German women's rights activist and writer

Elisabeth Emma Louise "Luise" Büchner (12 June 1821, Darmstadt – 28 November 1877) was a German women's rights activist and writer of essays, novels, travelogues and poetry.

She published Die Frauen und ihr Beruf (Woman and Their Vocation) anonymously in 1855, in which she campaigned for equality of education for girls, with the opportunity for productive vocations as adult women, but also to better prepare young women for motherhood. Büchner rejected the unproductive pastimes increasingly seen as acceptable for middle-class women whose leisure time was increasing due to advances in machinery. During this period, economic factors led to fewer marriages and so an increase in single women. Die Frauen was reviewed extensively in German newspapers and journals, and was sold even in England, France and Russia. Three more editions were published through 1872.
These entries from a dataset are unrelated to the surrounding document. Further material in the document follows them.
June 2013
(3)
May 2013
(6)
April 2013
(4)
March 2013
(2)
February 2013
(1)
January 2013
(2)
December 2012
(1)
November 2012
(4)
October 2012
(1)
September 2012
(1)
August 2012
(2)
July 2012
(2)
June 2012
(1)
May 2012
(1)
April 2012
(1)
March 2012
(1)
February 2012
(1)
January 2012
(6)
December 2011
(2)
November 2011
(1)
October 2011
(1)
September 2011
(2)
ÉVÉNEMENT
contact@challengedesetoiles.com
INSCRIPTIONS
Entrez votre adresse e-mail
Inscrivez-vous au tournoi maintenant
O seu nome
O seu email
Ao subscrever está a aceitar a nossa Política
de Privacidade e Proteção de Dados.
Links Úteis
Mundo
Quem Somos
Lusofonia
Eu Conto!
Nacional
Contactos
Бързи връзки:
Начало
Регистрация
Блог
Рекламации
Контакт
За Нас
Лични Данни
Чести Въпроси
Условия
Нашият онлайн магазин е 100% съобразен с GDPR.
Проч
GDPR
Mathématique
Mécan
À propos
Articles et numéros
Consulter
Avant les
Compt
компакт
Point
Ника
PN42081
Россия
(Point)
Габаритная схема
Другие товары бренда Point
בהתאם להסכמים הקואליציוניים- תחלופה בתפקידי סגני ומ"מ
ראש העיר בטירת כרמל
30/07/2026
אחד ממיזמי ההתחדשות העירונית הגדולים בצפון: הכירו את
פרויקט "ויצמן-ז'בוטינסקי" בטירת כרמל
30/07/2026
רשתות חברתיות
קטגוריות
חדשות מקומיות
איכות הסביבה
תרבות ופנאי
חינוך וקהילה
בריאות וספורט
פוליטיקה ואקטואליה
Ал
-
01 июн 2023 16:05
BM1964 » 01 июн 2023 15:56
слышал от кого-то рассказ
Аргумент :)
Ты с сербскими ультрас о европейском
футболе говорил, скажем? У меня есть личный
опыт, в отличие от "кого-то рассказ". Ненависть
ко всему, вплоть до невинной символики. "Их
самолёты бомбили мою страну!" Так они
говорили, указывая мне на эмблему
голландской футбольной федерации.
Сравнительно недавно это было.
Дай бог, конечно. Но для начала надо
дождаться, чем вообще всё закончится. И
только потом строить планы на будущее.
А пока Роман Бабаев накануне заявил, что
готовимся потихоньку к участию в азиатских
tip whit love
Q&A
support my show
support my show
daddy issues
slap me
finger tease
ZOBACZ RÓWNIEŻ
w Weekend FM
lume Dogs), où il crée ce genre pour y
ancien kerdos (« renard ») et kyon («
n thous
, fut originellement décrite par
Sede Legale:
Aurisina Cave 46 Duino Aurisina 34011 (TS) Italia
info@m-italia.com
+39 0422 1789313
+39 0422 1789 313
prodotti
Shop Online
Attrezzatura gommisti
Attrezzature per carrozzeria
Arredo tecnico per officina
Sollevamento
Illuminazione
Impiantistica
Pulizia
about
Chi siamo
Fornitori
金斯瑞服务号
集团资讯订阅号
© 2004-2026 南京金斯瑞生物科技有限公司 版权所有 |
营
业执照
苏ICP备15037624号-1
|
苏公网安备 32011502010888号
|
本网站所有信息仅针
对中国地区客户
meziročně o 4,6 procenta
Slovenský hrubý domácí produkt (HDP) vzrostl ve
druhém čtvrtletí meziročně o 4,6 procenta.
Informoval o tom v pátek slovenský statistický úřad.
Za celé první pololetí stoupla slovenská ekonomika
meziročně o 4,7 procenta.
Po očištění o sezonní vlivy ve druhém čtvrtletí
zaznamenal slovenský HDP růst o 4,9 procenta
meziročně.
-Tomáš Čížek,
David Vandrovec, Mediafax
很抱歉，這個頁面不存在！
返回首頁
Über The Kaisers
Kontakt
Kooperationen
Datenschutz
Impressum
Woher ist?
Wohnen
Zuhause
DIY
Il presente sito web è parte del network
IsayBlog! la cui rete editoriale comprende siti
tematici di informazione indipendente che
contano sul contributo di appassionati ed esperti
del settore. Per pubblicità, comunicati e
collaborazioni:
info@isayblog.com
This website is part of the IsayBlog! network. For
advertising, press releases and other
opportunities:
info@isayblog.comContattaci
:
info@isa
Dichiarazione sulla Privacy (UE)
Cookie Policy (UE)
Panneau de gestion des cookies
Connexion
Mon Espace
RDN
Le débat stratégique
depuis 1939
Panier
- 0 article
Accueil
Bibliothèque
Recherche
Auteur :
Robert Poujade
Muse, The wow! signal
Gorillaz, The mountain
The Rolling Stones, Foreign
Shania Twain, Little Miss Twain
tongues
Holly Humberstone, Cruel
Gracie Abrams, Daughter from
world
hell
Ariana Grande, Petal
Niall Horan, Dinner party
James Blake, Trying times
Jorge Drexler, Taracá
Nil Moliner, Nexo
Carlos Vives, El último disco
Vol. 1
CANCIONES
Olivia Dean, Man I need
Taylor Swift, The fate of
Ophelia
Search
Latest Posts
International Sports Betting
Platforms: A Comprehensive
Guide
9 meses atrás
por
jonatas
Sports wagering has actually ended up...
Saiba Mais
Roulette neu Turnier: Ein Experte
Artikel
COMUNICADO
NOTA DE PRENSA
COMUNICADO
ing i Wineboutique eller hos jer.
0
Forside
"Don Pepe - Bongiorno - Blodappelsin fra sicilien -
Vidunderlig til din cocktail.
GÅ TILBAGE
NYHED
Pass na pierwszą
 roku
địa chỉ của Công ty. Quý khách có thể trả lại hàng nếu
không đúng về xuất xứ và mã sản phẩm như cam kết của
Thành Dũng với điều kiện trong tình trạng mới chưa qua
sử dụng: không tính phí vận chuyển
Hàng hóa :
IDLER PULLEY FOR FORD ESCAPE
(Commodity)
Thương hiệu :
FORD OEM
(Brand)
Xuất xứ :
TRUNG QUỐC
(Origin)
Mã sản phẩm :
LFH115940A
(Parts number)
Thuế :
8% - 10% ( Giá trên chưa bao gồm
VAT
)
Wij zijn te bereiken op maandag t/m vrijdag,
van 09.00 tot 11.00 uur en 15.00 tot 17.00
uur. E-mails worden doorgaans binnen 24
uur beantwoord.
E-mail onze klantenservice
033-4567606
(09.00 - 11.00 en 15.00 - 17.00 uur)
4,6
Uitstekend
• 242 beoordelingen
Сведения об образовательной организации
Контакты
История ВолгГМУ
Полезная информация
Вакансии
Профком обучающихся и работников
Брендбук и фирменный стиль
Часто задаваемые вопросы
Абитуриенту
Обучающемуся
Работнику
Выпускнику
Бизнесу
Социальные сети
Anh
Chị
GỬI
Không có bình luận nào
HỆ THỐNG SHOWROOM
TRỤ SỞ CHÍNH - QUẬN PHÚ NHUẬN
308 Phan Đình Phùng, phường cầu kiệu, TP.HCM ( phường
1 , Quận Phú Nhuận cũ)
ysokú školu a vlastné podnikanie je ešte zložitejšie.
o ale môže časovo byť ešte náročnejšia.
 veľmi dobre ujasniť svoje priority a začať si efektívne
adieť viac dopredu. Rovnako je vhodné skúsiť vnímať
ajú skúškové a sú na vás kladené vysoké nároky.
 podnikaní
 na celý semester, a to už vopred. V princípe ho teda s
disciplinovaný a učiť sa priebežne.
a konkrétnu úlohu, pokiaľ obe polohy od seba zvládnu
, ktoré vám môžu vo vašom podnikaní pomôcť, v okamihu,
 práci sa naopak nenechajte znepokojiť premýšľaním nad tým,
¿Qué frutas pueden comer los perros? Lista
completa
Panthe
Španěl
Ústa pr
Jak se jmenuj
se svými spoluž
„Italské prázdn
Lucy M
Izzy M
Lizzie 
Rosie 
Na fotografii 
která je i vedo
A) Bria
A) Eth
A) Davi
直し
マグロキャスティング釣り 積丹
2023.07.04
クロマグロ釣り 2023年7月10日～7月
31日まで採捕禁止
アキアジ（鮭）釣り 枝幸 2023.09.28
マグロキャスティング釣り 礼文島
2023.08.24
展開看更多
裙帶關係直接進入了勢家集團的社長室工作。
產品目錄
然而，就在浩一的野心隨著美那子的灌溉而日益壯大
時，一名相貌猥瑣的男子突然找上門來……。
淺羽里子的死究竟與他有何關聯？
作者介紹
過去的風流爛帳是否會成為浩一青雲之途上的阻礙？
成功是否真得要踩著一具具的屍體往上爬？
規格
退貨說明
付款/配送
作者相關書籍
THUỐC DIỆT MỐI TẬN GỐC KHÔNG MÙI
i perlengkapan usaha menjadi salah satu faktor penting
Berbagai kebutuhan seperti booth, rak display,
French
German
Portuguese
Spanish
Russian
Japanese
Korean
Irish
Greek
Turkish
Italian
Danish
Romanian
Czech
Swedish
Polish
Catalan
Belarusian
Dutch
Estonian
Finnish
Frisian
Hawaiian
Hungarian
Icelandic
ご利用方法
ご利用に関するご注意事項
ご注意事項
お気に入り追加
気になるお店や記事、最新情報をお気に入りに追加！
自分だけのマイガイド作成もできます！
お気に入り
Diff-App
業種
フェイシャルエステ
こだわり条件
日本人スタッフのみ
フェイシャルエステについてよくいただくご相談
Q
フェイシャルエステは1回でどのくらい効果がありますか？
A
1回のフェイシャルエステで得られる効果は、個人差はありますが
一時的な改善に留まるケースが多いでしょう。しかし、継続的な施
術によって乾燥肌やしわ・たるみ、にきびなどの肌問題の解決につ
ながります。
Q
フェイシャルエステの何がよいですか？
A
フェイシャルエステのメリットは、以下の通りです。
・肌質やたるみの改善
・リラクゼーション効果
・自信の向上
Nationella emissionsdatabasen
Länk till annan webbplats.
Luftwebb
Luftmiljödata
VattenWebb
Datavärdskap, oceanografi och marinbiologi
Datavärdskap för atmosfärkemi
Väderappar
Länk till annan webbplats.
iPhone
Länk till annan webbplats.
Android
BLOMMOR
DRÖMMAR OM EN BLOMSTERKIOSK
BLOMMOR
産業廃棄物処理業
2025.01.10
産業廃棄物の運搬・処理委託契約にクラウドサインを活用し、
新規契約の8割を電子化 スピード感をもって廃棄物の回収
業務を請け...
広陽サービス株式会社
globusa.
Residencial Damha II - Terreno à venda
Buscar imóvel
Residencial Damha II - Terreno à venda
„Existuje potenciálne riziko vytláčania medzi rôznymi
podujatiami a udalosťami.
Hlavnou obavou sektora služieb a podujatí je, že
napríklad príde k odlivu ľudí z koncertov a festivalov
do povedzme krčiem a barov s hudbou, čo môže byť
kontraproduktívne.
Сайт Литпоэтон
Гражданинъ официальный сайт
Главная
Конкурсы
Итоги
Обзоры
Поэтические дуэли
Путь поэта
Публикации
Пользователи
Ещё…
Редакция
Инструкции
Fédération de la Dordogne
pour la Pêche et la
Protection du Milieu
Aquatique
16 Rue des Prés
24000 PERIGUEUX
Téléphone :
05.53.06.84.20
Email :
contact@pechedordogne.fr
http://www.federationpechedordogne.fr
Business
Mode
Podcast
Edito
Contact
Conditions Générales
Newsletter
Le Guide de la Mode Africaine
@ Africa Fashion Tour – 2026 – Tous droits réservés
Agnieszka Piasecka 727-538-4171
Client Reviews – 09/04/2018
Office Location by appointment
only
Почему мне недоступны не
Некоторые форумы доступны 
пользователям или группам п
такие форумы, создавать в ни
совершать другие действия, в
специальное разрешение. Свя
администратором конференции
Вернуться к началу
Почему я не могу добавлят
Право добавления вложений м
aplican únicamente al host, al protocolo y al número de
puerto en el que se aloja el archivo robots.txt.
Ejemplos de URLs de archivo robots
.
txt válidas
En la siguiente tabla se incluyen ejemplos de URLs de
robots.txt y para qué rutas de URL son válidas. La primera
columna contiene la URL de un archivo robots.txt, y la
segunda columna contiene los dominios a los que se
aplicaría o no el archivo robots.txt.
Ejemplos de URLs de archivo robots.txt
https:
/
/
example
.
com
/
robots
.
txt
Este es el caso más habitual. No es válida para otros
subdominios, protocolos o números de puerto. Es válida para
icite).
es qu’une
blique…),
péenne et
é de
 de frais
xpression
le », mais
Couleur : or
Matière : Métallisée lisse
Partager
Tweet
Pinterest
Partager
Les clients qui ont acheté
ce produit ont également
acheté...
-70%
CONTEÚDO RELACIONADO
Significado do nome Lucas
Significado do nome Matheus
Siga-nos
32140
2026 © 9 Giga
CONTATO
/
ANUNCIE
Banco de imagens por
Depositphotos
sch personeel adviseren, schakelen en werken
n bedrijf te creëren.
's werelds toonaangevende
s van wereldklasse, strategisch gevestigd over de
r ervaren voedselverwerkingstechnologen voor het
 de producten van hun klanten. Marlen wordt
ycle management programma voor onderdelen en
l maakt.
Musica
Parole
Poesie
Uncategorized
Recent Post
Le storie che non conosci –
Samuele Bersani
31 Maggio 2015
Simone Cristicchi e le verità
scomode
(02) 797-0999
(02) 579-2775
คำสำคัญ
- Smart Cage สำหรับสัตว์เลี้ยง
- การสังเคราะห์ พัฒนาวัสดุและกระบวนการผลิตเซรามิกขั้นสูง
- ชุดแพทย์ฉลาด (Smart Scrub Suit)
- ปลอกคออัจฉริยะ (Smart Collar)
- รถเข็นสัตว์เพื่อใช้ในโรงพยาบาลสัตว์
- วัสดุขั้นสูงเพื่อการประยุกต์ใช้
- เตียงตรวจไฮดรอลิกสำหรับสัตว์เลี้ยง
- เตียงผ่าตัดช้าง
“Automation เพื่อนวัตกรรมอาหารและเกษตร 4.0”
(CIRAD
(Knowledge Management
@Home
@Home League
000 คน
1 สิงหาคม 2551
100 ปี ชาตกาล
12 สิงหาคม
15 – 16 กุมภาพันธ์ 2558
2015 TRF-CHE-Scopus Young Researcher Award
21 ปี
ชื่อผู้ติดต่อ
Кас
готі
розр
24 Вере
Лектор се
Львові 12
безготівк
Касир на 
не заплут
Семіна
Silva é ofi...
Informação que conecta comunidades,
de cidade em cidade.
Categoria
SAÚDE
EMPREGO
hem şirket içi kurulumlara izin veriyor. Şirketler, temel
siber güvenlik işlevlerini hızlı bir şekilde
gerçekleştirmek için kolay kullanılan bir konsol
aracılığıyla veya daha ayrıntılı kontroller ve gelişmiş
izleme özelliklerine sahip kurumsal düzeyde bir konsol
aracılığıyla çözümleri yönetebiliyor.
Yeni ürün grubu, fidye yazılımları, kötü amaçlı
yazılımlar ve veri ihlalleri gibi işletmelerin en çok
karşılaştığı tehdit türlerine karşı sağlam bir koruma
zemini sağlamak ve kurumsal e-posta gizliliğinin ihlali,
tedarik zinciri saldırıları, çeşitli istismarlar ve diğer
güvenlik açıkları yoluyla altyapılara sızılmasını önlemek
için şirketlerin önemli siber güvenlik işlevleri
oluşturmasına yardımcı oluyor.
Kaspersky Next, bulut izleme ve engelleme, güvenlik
Büchner became the director of the Alice Association for Women's Education and Employment, which had been founded by Grand Duchess Alice of Hesse, and sponsored training in nursing and trades. Through this organisation Büchner was important in the development of nursing as a paid vocation without denominational attachments, rather than a voluntary activity associated with religious orders.

Among her siblings, five of whom survived infancy, were Georg, Ludwig, Wilhelm, and Alexander. During World War II, in September 1944, the house in which the Büchner family had long lived was bombed. With it, family records were lost, and among the deaths was her nephew Georg, the living family member who had been closest to Luise. These losses have limited scholarship on Büchner.